A big part of what helps keep costs under control when crisis strikes is having an effective incident response plan in place, which formally details the assets that need to be protected and who should be involved at each stage should these things come under threat. Not only can this minimize the financial impact, but crucially, it can also help protect reputations and strengthen defenses against future incidents.
Luckily, building an incident response plan doesn't have to be difficult.

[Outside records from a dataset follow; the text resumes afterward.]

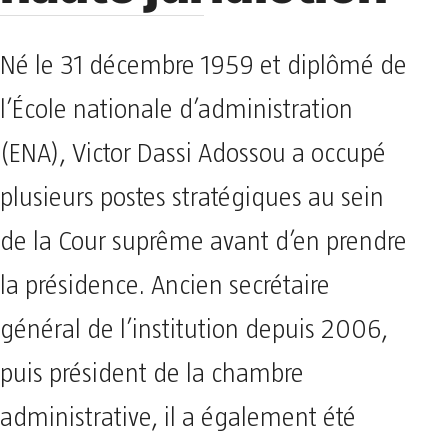
Né le 31 décembre 1959 et diplômé de
l’École nationale d’administration
(ENA), Victor Dassi Adossou a occupé
plusieurs postes stratégiques au sein
de la Cour suprême avant d’en prendre
la présidence. Ancien secrétaire
général de l’institution depuis 2006,
puis président de la chambre
administrative, il a également été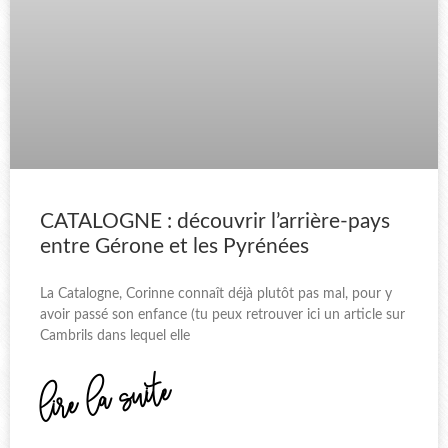
CATALOGNE : découvrir l’arrière-pays
entre Gérone et les Pyrénées
La Catalogne, Corinne connaît déjà plutôt pas mal, pour y
avoir passé son enfance (tu peux retrouver ici un article sur
Cambrils dans lequel elle
lire la suite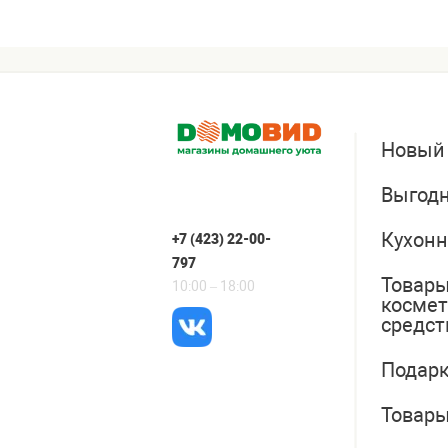
Новый
Выгодн
Кухонн
+7 (423) 22-00-
797
Товары
10:00 – 18:00
косме
средст
Подарк
Товары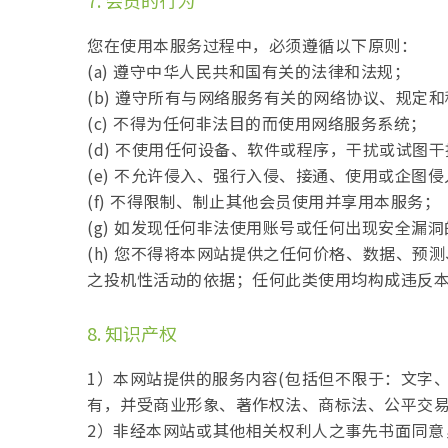
7. 会员的行为
您在使用本服务过程中，必须遵循以下原则：
(a) 遵守中华人民共和国有关的法律和法规；
(b) 遵守所有与网络服务有关的网络协议、规定
(c) 不得为任何非法目的而使用网络服务系统；
(d) 不使用任何设备、软件或程序，干扰或试图
(e) 不允许侵入、强行入侵、接通、使用或企
(f) 不得限制、制止其他会员使用并享用本服务；
(g) 如发现任何非法使用账号或任何出现安全漏
(h) 您不得将本网站提供之任何价格、数据、
之投机性活动的依据；任何此类使用均构成违反
8. 知识产权
1）本网站提供的服务内容(包括但不限于：文字、
有，并受商业形象、著作权法、商标法、公平交
2）非经本网站或其他相关权利人之事先书面同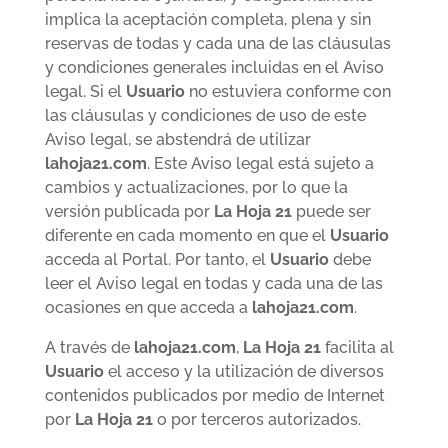
implica la aceptación completa, plena y sin
reservas de todas y cada una de las cláusulas
y condiciones generales incluidas en el Aviso
legal. Si el
Usuario
no estuviera conforme con
las cláusulas y condiciones de uso de este
Aviso legal, se abstendrá de utilizar
lahoja21.com
. Este Aviso legal está sujeto a
cambios y actualizaciones, por lo que la
versión publicada por
La Hoja 21
puede ser
diferente en cada momento en que el
Usuario
acceda al Portal. Por tanto, el
Usuario
debe
leer el Aviso legal en todas y cada una de las
ocasiones en que acceda a
lahoja21.com
.
A través de
lahoja21.com
,
La Hoja 21
facilita al
Usuario
el acceso y la utilización de diversos
contenidos publicados por medio de Internet
por
La Hoja 21
o por terceros autorizados.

Here are three simple things businesses can do to lay the groundwork for their plan:
1. Determine what they have and what they need to protect
What hardware do they have? What software do they use? What kinds of data do they hold? Which things are the most critical to their business operating smoothly?
Businesses should ask these questions to start identifying their most business-critical digital assets as well as where their unique weaknesses lie, such as a high reliance on certain systems, frequent wire transfers, or a lack of employee cyber awareness. Once these have been identified, senior management should be better equipped to make appropriate judgements on cyber security spending and training.
2. Be realistic about the business impact of a cyber incident
According to the National Institute of Standards and Technology (NIST), business impact can be thought of in several different ways. For a cyber event, we suggest looking at the following:
Functional impact: This refers to the loss of present business functionality as well as the future impact on the business if the incident is not contained. Businesses should consider what would happen if they lost one, several, or all of their IT systems for a day, week, or much longer. Do they have alternative, offline ways of conducting business? If so, how much longer would those processes take?
Information impact: Cyber incidents can affect the confidentiality, integrity and availability of their data, which can have a regulatory impact due to reporting requirements - for example, the GDPR in the EU or HIPPA in the United States.
Recoverability from the incident: The size and type of any cyber event they experience will impact the resources and time required to recover from the incident. By having recovery plans in place, such as off-site backups, they will be in a much better position. We recommend mapping out how they would recover from a ransomware attack, business email compromise events, wire transfer fraud, and data breach.
3. Create a defined communication plan
To successfully deal with a cyber incident, a communication plan is key.
Firstly, businesses should consider who they need to speak to in the event of a cyber incident and in what order. They should consider their cyber insurance provider, law enforcement, regulators, external clients or stakeholders, employees, the media, and make a list of names and phone numbers. For all types of events, we suggest they contact their cyber insurance provider first, as a good incident response team will understand the nuances of crisis communications.
Secondly, they should ask what statements can they prepare in advance. Preparing coherent statements with stakeholders in advance can save valuable time if crisis strikes. They should do this for a full range of incident types.
If businesses consider the above three incident response suggestions, they'll have already laid a substantial amount of groundwork towards their plan. Businesses should get their thoughts down on paper and always remember to save their plan separately to their company systems, which they may not be able to access during a live incident.